Fear, or contempt, of knowledge?

Yesterday, the Cincinnati Bengals beat the Seattle Seahawks by a score of 27-24 on the back of a successful field goal in overtime. Normally, I would care less about this than I would just about anything else on the planet, up-to and including Kim Kardashian's opinions on international politics. However, something interesting did come from this game. You see, the Bengals' kicker bounced the football in off the left upright, by only the thinnest of margins winning the game. And cue Neil deGrasse Tyson:


And here I was, thinking that the Coriolis force only related to flushing toilets!

This was something I had not considered, did not know, and it is a delight, isn't it? It is wonderful to have an astrophysicist be able to communicate directly with a lay population on matters that matter to them. The basic message here is, "Physics is important. I bet you didn't consider this little force that can affect the game you love!" I know I hadn't. And now, I cannot help but think about all those sports plays that occur at the very margins - those passes that bounce just off the fingertips, those line drives that just barely make it into the top webbing of the fielder's glove, the fly balls that bounce off the top of the outfield fence and into the stands for home runs. How many of these plays would have been different if not for the Coriolis effect?

This tickled me.

I saw this story on ESPN.com. It wasn't long before the Internet threw a big bucket of ice water on my reverie. I tell my students to never read the comments. Well, I should heed my own advice.

Out of only three dozen comments, we find:

1) Contempt for Dr. Tyson and for the story in general.




2) Armchair physicists that think they know better than a goddamn astrophysicist. They don't.


3) This guy here that says that math doesn't matter, and what really matters is "heart." Just like when people talk about non-things like the human spirit, free will, and the soul, I have no idea how the hell we're supposed to measure "heart," nor how it could possibly affect the outcome of a football game.











4) And finally, complete disinterest.








I know that many people would read this and think, "Well, what do you expect on an ESPN forum? It's barely a step above YouTube comments. Of course the people there are going to be writing terrible, stupid things."

And that is precisely my point. Of course people are going to be writing terrible, stupid things.

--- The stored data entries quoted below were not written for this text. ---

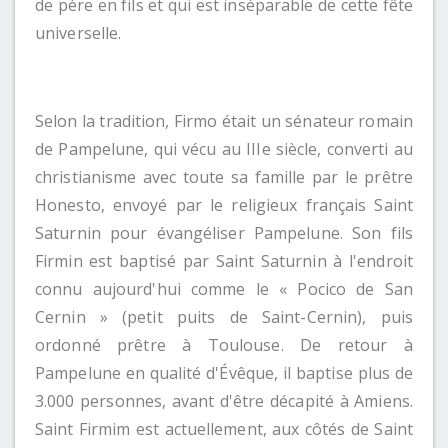
de père en fils et qui est inséparable de cette fête
universelle.
Selon la tradition, Firmo était un sénateur romain
de Pampelune, qui vécu au IIIe siècle, converti au
christianisme avec toute sa famille par le prêtre
Honesto, envoyé par le religieux français Saint
Saturnin pour évangéliser Pampelune. Son fils
Firmin est baptisé par Saint Saturnin à l'endroit
connu aujourd'hui comme le « Pocico de San
Cernin » (petit puits de Saint-Cernin), puis
ordonné prêtre à Toulouse. De retour à
Pampelune en qualité d'Évêque, il baptise plus de
3.000 personnes, avant d'être décapité à Amiens.
Saint Firmim est actuellement, aux côtés de Saint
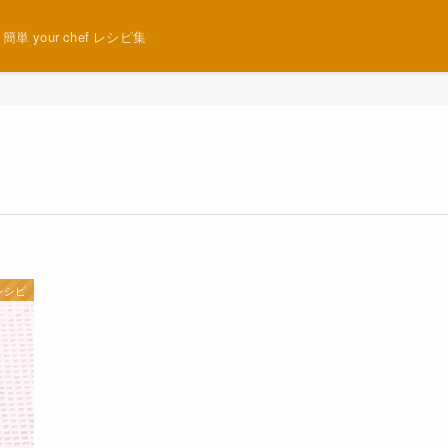
 your chef レシピ集
レシピ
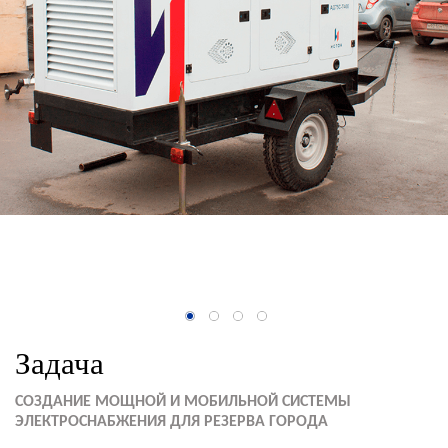
Задача
СОЗДАНИЕ МОЩНОЙ И МОБИЛЬНОЙ СИСТЕМЫ
ЭЛЕКТРОСНАБЖЕНИЯ ДЛЯ РЕЗЕРВА ГОРОДА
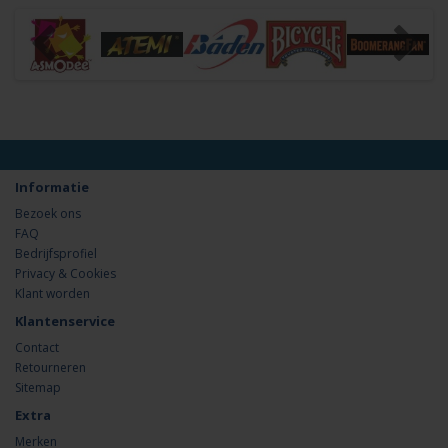
Informatie
Bezoek ons
FAQ
Bedrijfsprofiel
Privacy & Cookies
Klant worden
Klantenservice
Contact
Retourneren
Sitemap
Extra
Merken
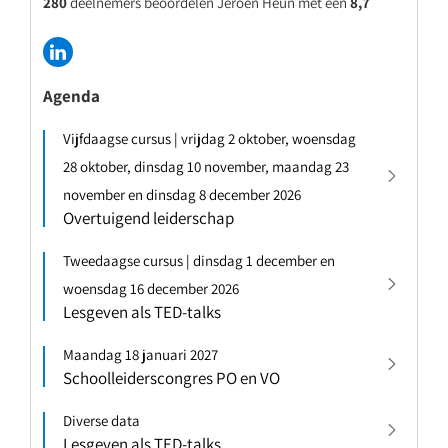
280
deelnemers beoordelen Jeroen Heun met een
8,7
Agenda
Vijfdaagse cursus | vrijdag 2 oktober, woensdag
28 oktober, dinsdag 10 november, maandag 23
november en dinsdag 8 december 2026
Overtuigend leiderschap
Tweedaagse cursus | dinsdag 1 december en
woensdag 16 december 2026
Lesgeven als TED-talks
Maandag 18 januari 2027
Schoolleiderscongres PO en VO
Diverse data
Lesgeven als TED-talks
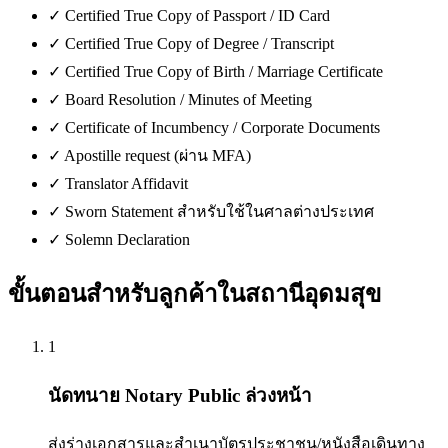
✓
Certified True Copy of Passport / ID Card
✓
Certified True Copy of Degree / Transcript
✓
Certified True Copy of Birth / Marriage Certificate
✓
Board Resolution / Minutes of Meeting
✓
Certificate of Incumbency / Corporate Documents
✓
Apostille request (ผ่าน MFA)
✓
Translator Affidavit
✓
Sworn Statement สำหรับใช้ในศาลต่างประเทศ
✓
Solemn Declaration
ขั้นตอนสำหรับลูกค้าใน
สถานีอุดมสุข
1
นัดทนาย Notary Public ล่วงหน้า
ส่งร่างเอกสารและสำเนาบัตรประชาชน/หนังสือเดินทาง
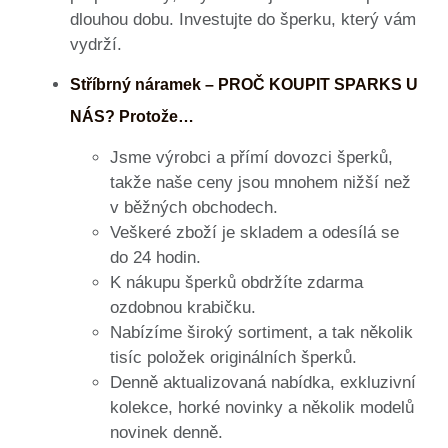
dlouhou dobu. Investujte do šperku, který vám
vydrží.
Stříbrný náramek – PROČ KOUPIT SPARKS U
NÁS? Protože…
Jsme výrobci a přímí dovozci šperků,
takže naše ceny jsou mnohem nižší než
v běžných obchodech.
Veškeré zboží je skladem a odesílá se
do 24 hodin.
K nákupu šperků obdržíte zdarma
ozdobnou krabičku.
Nabízíme široký sortiment, a tak několik
tisíc položek originálních šperků.
Denně aktualizovaná nabídka, exkluzivní
kolekce, horké novinky a několik modelů
novinek denně.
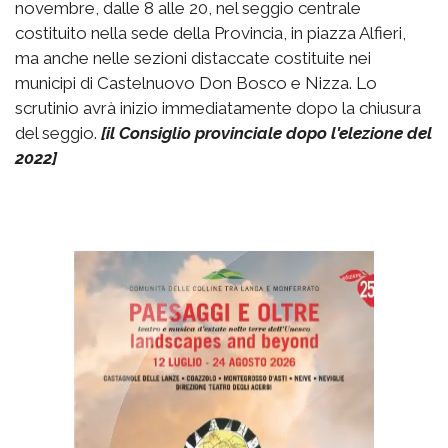
novembre, dalle 8 alle 20, nel seggio centrale
costituito nella sede della Provincia, in piazza Alfieri,
ma anche nelle sezioni distaccate costituite nei
municipi di Castelnuovo Don Bosco e Nizza. Lo
scrutinio avrà inizio immediatamente dopo la chiusura
del seggio.
[il Consiglio provinciale dopo l'elezione del
2022]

The conversation should not immediately go to a place of complete helplessness. Collectively, we shrug our shoulders at this kind of thing, but I think that it truly represents a cultural sickness. The sickness is that so many people find knowledge contemptible, that they spurn it, that they would tell an astrophysicist that he is wrong about physics, and get cocky about it despite being absolutely and obviously wrong in their analysis. 

Anti-intellectualism simultaneously scares and depresses the hell out of me.